[Opening EXTRACTED MATERIAL section]

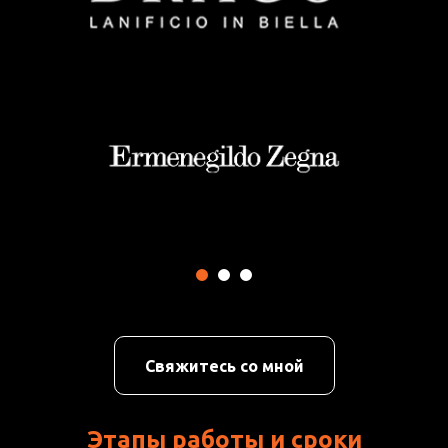
Свяжитесь со мной
Этапы работы и сроки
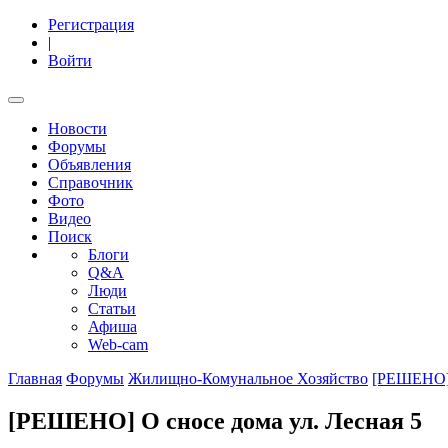
Регистрация
|
Войти
Новости
Форумы
Объявления
Справочник
Фото
Видео
Поиск
Блоги
Q&A
Люди
Статьи
Афиша
Web-cam
Главная
Форумы
Жилищно-Комунальное Хозяйство
[РЕШЕНО] 
[РЕШЕНО] О сносе дома ул. Лесная 5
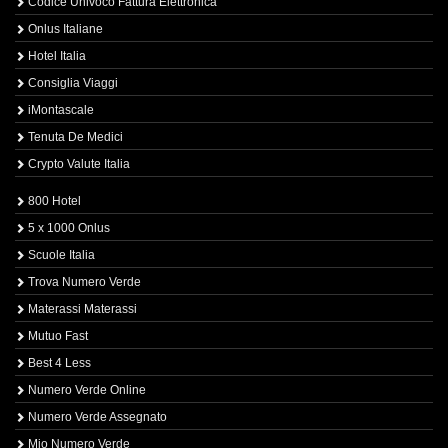
Codice Univoco Fattura Elettronica
Onlus Italiane
Hotel Italia
Consiglia Viaggi
iMontascale
Tenuta De Medici
Crypto Valute Italia
800 Hotel
5 x 1000 Onlus
Scuole Italia
Trova Numero Verde
Materassi Materassi
Mutuo Fast
Best 4 Less
Numero Verde Online
Numero Verde Assegnato
Mio Numero Verde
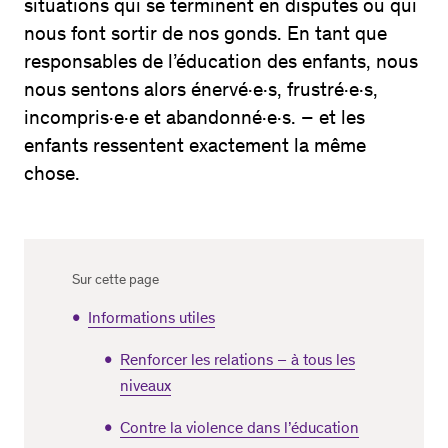
situations qui se terminent en disputes ou qui
nous font sortir de nos gonds. En tant que
responsables de l’éducation des enfants, nous
nous sentons alors énervé·e·s, frustré·e·s,
incompris·e·e et abandonné·e·s. – et les
enfants ressentent exactement la même
chose.
Sur cette page
Informations utiles
Renforcer les relations – à tous les
niveaux
Contre la violence dans l’éducation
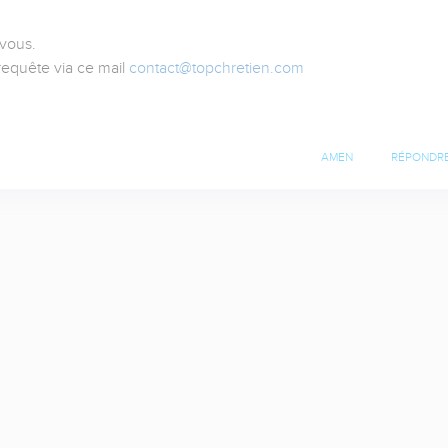
ous. 

equête via ce mail 
contact@topchretien.com
AMEN
RÉPONDR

[Closing EXTRACTED MATERIAL section]

## YOUR GOAL
Word for word and without pictures, please write out only the lines from the start of the entries through the line containing "situations qui se", both included.

## RESULT OF THIS EXERCISE
Свяжитесь со мной
Этапы работы и сроки
Регистрация
|
Войти
Новости
Форумы
Объявления
Справочник
Фото
Видео
Поиск
Блоги
Q&A
Люди
Статьи
Афиша
Web-cam
Главная
Форумы
Жилищно-Комунальное Хозяйство
[РЕШЕНО] 
[РЕШЕНО] О сносе дома ул. Лесная 5
Codice Univoco Fattura Elettronica
Onlus Italiane
Hotel Italia
Consiglia Viaggi
iMontascale
Tenuta De Medici
Crypto Valute Italia
800 Hotel
5 x 1000 Onlus
Scuole Italia
Trova Numero Verde
Materassi Materassi
Mutuo Fast
Best 4 Less
Numero Verde Online
Numero Verde Assegnato
Mio Numero Verde
situations qui se terminent en disputes ou qui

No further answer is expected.